That said, when I looked at the severity of deer attack, there was no effect of year but there was a significant effect of treatment, those trees that had been 100% defoliated in 1993 being most attractive to deer.   In addition, 20% of those trees were dead by 2012 whereas no tree deaths occurred for the control and less severely defoliated treatments.

I confess to being somewhat surprised to find as many significant results as I did from this simple analysis and was momentarily tempted to do a more formal analysis and submit it to a journal.  Given, however, the number of confounding factors, I am pretty certain that I would be looking at an amateur natural history journal with very limited visibility.  Publishing it on my blog will almost certainly get it seen by many more people, and who knows may inspire someone to do something similar but better.

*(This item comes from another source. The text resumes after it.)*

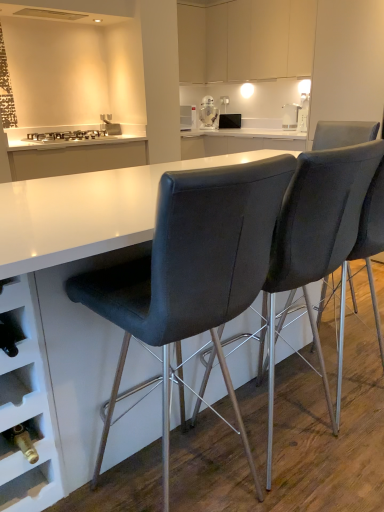 Locate an element on the screen. This screenshot has width=384, height=512. matte black microwave at center, the 2th appliance from the left is located at coordinates (230, 121).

The other reason that I can’t be bothered to do a more formal analysis is that my earlier work on which this experiment was based has not really hit the big time, the four papers in question only accruing 30 cites between them.  Hardly earth shattering despite me thinking that it was a pretty cool idea;  insects from different feeding guilds competing by changing the architecture and or chemsitry of their host plant.  Oh well.  Did anything come out of my confounded experiment or was it a total waste of time?  The only thing published from the Sixty Trees was a result of a totally fortuitous encounter with Marco Archetti and his fascination with autumn colours (Archetti & Leather, 2005), the story of which I have related in a previous post, and which has, in marked contrast to the other papers, had much greater success in the citation stakes 🙂

And finally, if anyone does want to play with the data, I am very happy to give you access to the files.

References

Archetti, M. & Leather, S.R. (2005) A test of the coevolution theory of autumn colours: colour preference of Rhopalosiphum padi on Prunus padus. Oikos, 110, 339-343. 50 cites

Kozlov, M.V., Lanta, V., Zverev, V., & Zvereva, E.L. (2015) Global patterns in background losses of woody plant foliage to insects. Global Ecology & Biogeography, 24, 1126-1135.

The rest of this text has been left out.